I miss the heck out of Pickering and its reliably interesting and diverse selection of extremely good-quality grafted roses on RMV-free rootstock. There hasn’t been any other company that entirely fills that void, and maybe there never will be.
Foolishly, I tried to get ‘Soleil d’Or’ to grow both in MN (from Pickering–it failed so spectacularly from blackspot, I wonder how they managed to grow it in Ontario!) and here. I had a little success for a while by keeping an own-root plant indoors under lights, which lasted until spider mites got out of control, and it didn’t react very well to spraying. I never got anything to set using the pollen that I collected, but I suppose that any offspring would have been very blackspot prone as well. After I got that out of my system (mostly), I resolved to just work with modern descendants that don’t have all of those liabilities (or at least can be kept alive a little longer for breeding than SdO).
Bourbons and Portlands were always favorites of mine, too. Cultural issues aside, many make ideal garden roses in terms of habit, form, fragrance, repeat, etc. It has always seemed strange to me that Hybrid Perpetuals displaced them. Few do well here (blackspot) and those that are a bit better are often on the fringe for the class, like ‘Souvenir de la Malmaison’. I’ve come to realize that it is possible to get similar OGR charm and character using much more modern varieties that have better health as building blocks.
There truly are no consistent sources for interesting species roses these days; you just have to hunt and peck and hope to find a few here, a few there. Many species are simply unavailable now (in the U.S., anyway.) I’m not sure how many species thrive in this area anyway, but it’s always informative and sometimes useful to try new species germplasm.

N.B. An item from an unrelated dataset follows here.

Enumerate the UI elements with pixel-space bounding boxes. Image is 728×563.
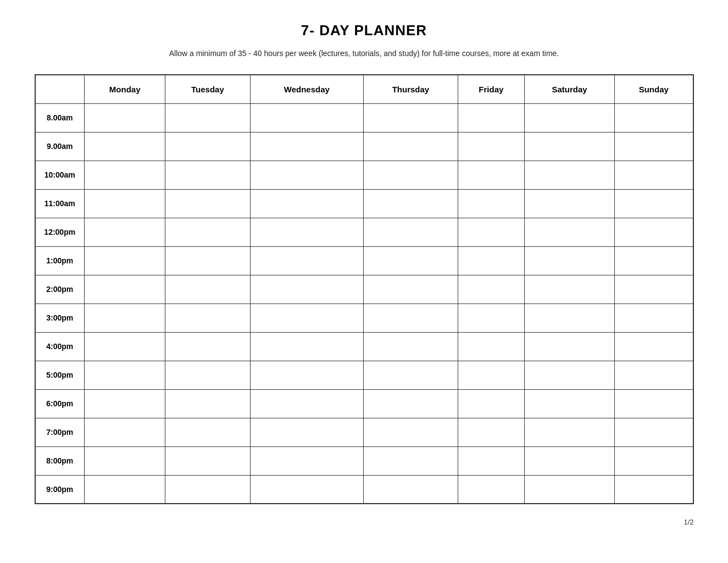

All of this talk reminds me, if you wanted to try to complete your hardier neo-Damask hybrid, maybe ‘Lykkefund’ would be a good sub for the missing R. moschata fraction of the Damask species trifecta. If that R. fedtschenkoana-gallica cross of yours blooms this spring, you could even have a chance at making it happen this year! Luckily, the flowers of ‘Lykkefund’ are a lot bigger and infinitely easier to work with than is the case with ‘Polstjarnan’. I completely agree with you, that thing was the worst rose I ever tried to cross with because of the ridiculously small flowers (which refused all pollen I tried anyway, and seemed to have no pollen themselves). The wicked thorns didn’t help, either. (Hmm, ‘Polstjarnan’ x ‘Lykkefund’, maybe?)
I know a longtime breeder of tiny, fiddly flowered plants who swears by wearable magnifying glasses to make crosses on much smaller flowers than any rose. I’ve never tried it myself, but it is tempting.